> **WORK INSTRUCTION**
All records that follow are to be copied exactly, with images omitted.

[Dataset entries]
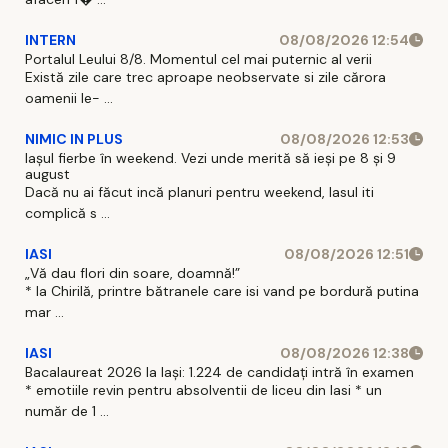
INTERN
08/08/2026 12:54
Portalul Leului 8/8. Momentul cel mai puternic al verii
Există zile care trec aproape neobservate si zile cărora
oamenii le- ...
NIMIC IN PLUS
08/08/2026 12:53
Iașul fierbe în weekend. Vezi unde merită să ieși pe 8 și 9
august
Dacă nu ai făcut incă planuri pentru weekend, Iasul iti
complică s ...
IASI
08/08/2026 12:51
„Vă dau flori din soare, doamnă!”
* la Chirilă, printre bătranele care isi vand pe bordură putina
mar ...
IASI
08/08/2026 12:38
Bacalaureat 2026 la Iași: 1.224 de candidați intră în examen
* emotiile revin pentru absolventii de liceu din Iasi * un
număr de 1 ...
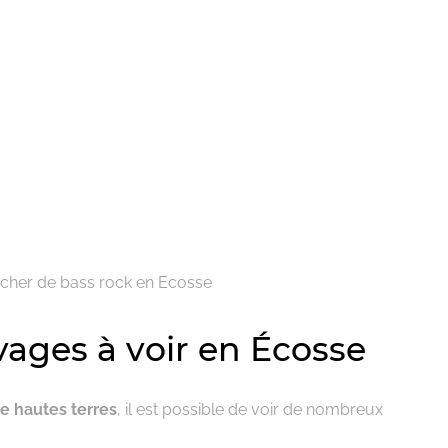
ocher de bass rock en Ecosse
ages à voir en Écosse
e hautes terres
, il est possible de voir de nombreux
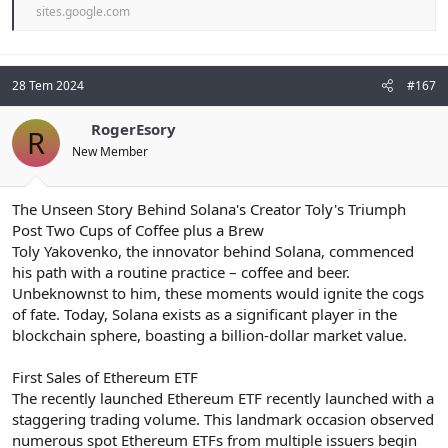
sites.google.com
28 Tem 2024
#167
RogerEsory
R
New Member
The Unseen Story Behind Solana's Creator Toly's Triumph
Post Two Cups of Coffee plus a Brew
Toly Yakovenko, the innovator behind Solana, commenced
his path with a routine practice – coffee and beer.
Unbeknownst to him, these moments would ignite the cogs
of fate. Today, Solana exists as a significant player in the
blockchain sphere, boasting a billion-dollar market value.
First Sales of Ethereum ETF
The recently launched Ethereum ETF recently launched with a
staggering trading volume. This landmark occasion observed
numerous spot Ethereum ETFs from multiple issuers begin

> **RESPONSE**
INTERN
08/08/2026 12:54
Portalul Leului 8/8. Momentul cel mai puternic al verii
Există zile care trec aproape neobservate si zile cărora
oamenii le- ...
NIMIC IN PLUS
08/08/2026 12:53
Iașul fierbe în weekend. Vezi unde merită să ieși pe 8 și 9
august
Dacă nu ai făcut incă planuri pentru weekend, Iasul iti
complică s ...
IASI
08/08/2026 12:51
„Vă dau flori din soare, doamnă!”
* la Chirilă, printre bătranele care isi vand pe bordură putina
mar ...
IASI
08/08/2026 12:38
Bacalaureat 2026 la Iași: 1.224 de candidați intră în examen
* emotiile revin pentru absolventii de liceu din Iasi * un
număr de 1 ...
ocher de bass rock en Ecosse
ages à voir en Écosse
e hautes terres
, il est possible de voir de nombreux
sites.google.com
28 Tem 2024
#167
RogerEsory
R
New Member
The Unseen Story Behind Solana's Creator Toly's Triumph
Post Two Cups of Coffee plus a Brew
Toly Yakovenko, the innovator behind Solana, commenced
his path with a routine practice – coffee and beer.
Unbeknownst to him, these moments would ignite the cogs
of fate. Today, Solana exists as a significant player in the
blockchain sphere, boasting a billion-dollar market value.
First Sales of Ethereum ETF
The recently launched Ethereum ETF recently launched with a
staggering trading volume. This landmark occasion observed
numerous spot Ethereum ETFs from multiple issuers begin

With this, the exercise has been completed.